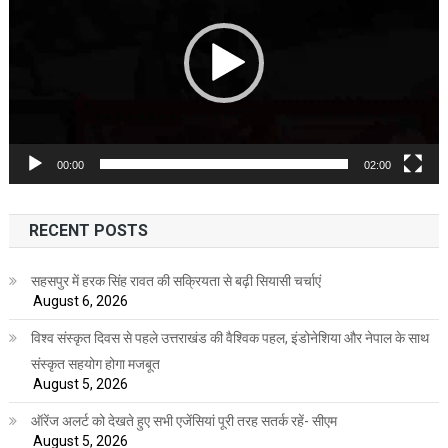
00:00
02:00
RECENT POSTS
सहसपुर में हरक सिंह रावत की सक्रियता से बढ़ी सियासी चर्चाएं
August 6, 2026
विश्व संस्कृत दिवस से पहले उत्तराखंड की वैश्विक पहल, इंडोनेशिया और नेपाल के साथ
संस्कृत सहयोग होगा मजबूत
August 5, 2026
ऑरेंज अलर्ट को देखते हुए सभी एजेंसियां पूरी तरह सतर्क रहें- सीएम
August 5, 2026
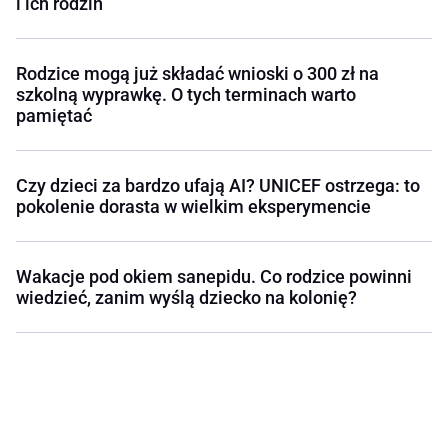
i ich rodzin
Rodzice mogą już składać wnioski o 300 zł na
szkolną wyprawkę. O tych terminach warto
pamiętać
Czy dzieci za bardzo ufają AI? UNICEF ostrzega: to
pokolenie dorasta w wielkim eksperymencie
Wakacje pod okiem sanepidu. Co rodzice powinni
wiedzieć, zanim wyślą dziecko na kolonię?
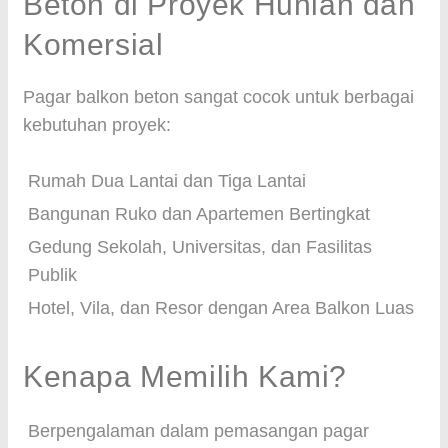
Beton di Proyek Hunian dan
Komersial
Pagar balkon beton sangat cocok untuk berbagai
kebutuhan proyek:
Rumah Dua Lantai dan Tiga Lantai
Bangunan Ruko dan Apartemen Bertingkat
Gedung Sekolah, Universitas, dan Fasilitas
Publik
Hotel, Vila, dan Resor dengan Area Balkon Luas
Kenapa Memilih Kami?
Berpengalaman dalam pemasangan pagar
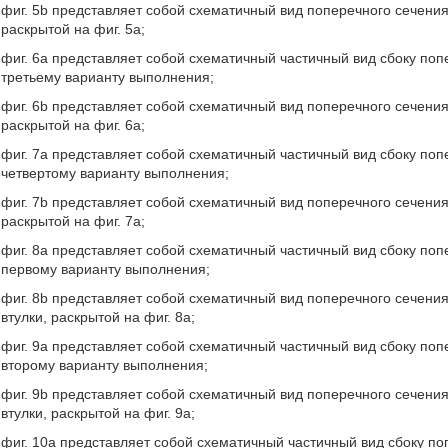
фиг. 5b представляет собой схематичный вид поперечного сечени
раскрытой на фиг. 5а;
фиг. 6a представляет собой схематичный частичный вид сбоку по
третьему варианту выполнения;
фиг. 6b представляет собой схематичный вид поперечного сечени
раскрытой на фиг. 6а;
фиг. 7a представляет собой схематичный частичный вид сбоку по
четвертому варианту выполнения;
фиг. 7b представляет собой схематичный вид поперечного сечени
раскрытой на фиг. 7а;
фиг. 8a представляет собой схематичный частичный вид сбоку поп
первому варианту выполнения;
фиг. 8b представляет собой схематичный вид поперечного сечени
втулки, раскрытой на фиг. 8а;
фиг. 9a представляет собой схематичный частичный вид сбоку поп
второму варианту выполнения;
фиг. 9b представляет собой схематичный вид поперечного сечени
втулки, раскрытой на фиг. 9а;
фиг. 10a представляет собой схематичный частичный вид сбоку по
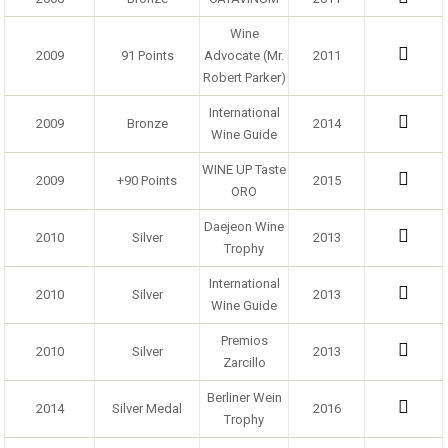
Wine
2009
91 Points
Advocate (Mr.
2011
Robert Parker)
International
2009
Bronze
2014
Wine Guide
WINE UP Taste
2009
+90 Points
2015
ORO
Daejeon Wine
2010
Silver
2013
Trophy
International
2010
Silver
2013
Wine Guide
Premios
2010
Silver
2013
Zarcillo
Berliner Wein
2014
Silver Medal
2016
Trophy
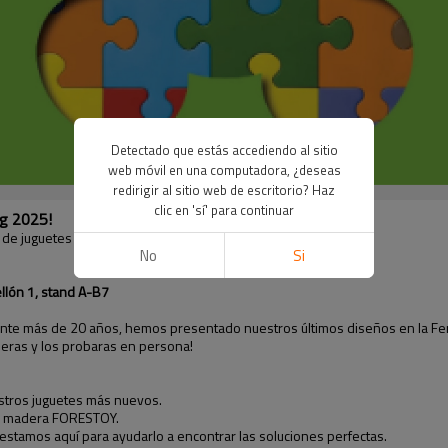
Detectado que estás accediendo al sitio
web móvil en una computadora, ¿deseas
redirigir al sitio web de escritorio? Haz
clic en 'sí' para continuar
ng 2025!
de juguetes líder de Asia!
No
Si
llón 1, stand A-B7
nte más de 20 años, hemos presentado nuestros últimos diseños en la Fe
ieras y los probaras en persona!
stros juguetes más nuevos.
 de madera FORESTOY.
stamos aquí para ayudarlo a encontrar las soluciones perfectas.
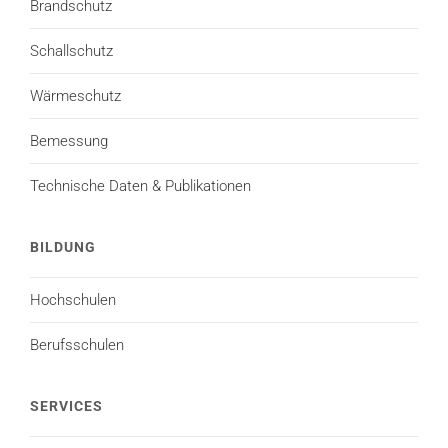
Brandschutz
Schallschutz
Wärmeschutz
Bemessung
Technische Daten & Publikationen
BILDUNG
Hochschulen
Berufsschulen
SERVICES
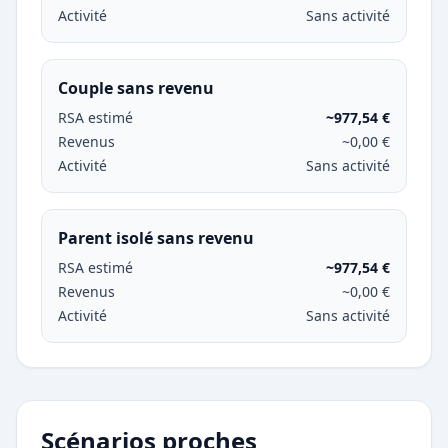
Activité
Sans activité
Couple sans revenu
RSA estimé
~977,54 €
Revenus
~0,00 €
Activité
Sans activité
Parent isolé sans revenu
RSA estimé
~977,54 €
Revenus
~0,00 €
Activité
Sans activité
Scénarios proches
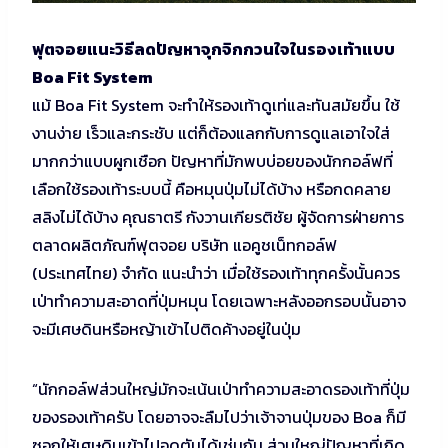
ฟุตจอยแนะวิธีลดปัญหาจุกจิกกวนใจในรองเท้าแบบ
Boa Fit System
แม้ Boa Fit System จะทำให้รองเท้าดูเท่และทันสมัยขึ้น ใช้
งานง่าย เร็วและกระชับ แต่ก็ต้องแลกกับการดูแลเอาใจใส่
มากกว่าแบบผูกเชือก ปัญหาที่มักพบบ่อยของนักกอล์ฟที่
เลือกใช้รองเท้าระบบนี้ คือหมุนปุ่มไม่ได้บ้าง หรือกดคลาย
สลิงไม่ได้บ้าง คุณธาตรี กังวานเกียรติชัย ผู้จัดการฝ่ายการ
ตลาดผลิตภัณฑ์ฟุตจอย บริษัท แอคูชเน็ทกอล์ฟ
(ประเทศไทย) จำกัด แนะนำว่า เมื่อใช้รองเท้าทุกครั้งนั้นควร
เป่าทำความสะอาดที่ปุ่มหมุน โดยเฉพาะหลังออกรอบนั้นอาจ
จะมีเศษดินหรือหญ้าเข้าไปติดค้างอยู่ในปุ่ม
“นักกอล์ฟส่วนใหญ่มักจะเน้นเป่าทำความสะอาดรองเท้าที่ปุ่ม
ของรองเท้าครับ โดยอาจจะลืมไปว่าเจ้าจานปุ่มของ Boa ก็มี
ซอกให้เศษดินเข้าไปอุดตันได้เช่นกัน ส่วนใหญ่ปัญหาที่เกิด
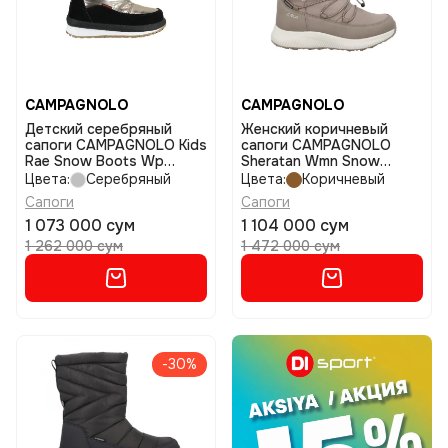
CAMPAGNOLO
CAMPAGNOLO
Детский серебряный
Женский коричневый
сапоги CAMPAGNOLO Kids
сапоги CAMPAGNOLO
Rae Snow Boots Wp
Sheratan Wmn Snow
размер 30
Boots Wp размер 36
Цвета:
Серебряный
Цвета:
Коричневый
Сапоги
Сапоги
1 073 000 сум
1 104 000 сум
1 262 000 сум
1 472 000 сум
-30%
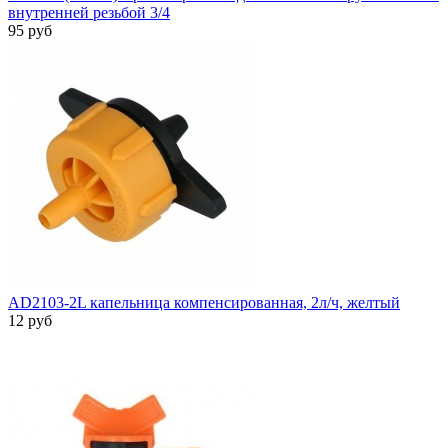
внутренней резьбой 3/4
95 руб
AD2103-2L капельница компенсированная, 2л/ч, желтый
12 руб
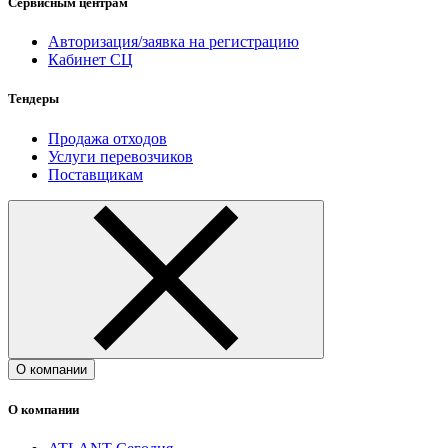
Сервисным центрам
Авторизация/заявка на регистрацию
Кабинет СЦ
Тендеры
Продажа отходов
Услуги перевозчиков
Поставщикам
О компании
О компании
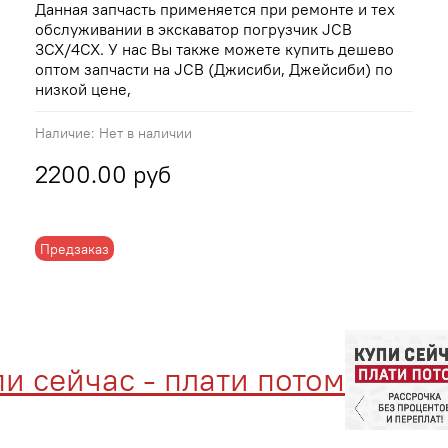
Данная запчасть применяется при ремонте и тех
обслуживании в экскаватор погрузчик JCB
3CX/4CX. У нас Вы также можете купить дешево
оптом запчасти на JCB (Джисиби, Джейсиби) по
низкой цене,
Наличие:
Нет в наличии
2200.00 руб
Предзаказ
ас - плати потом
Без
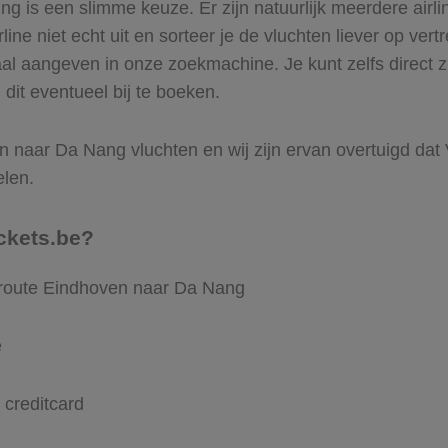
 is een slimme keuze. Er zijn natuurlijk meerdere airl
ine niet echt uit en sorteer je de vluchten liever op vert
aal aangeven in onze zoekmachine. Je kunt zelfs direct 
dit eventueel bij te boeken.
 naar Da Nang vluchten en wij zijn ervan overtuigd dat Vl
elen.
ckets.be?
e route Eindhoven naar Da Nang
e
 creditcard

-*-*-

* Aim of the task
Every line in the material above that has the word "выполнения" should be copied.

* Answer section
третьему варианту выполнения;
четвертому варианту выполнения;
первому варианту выполнения;
второму варианту выполнения;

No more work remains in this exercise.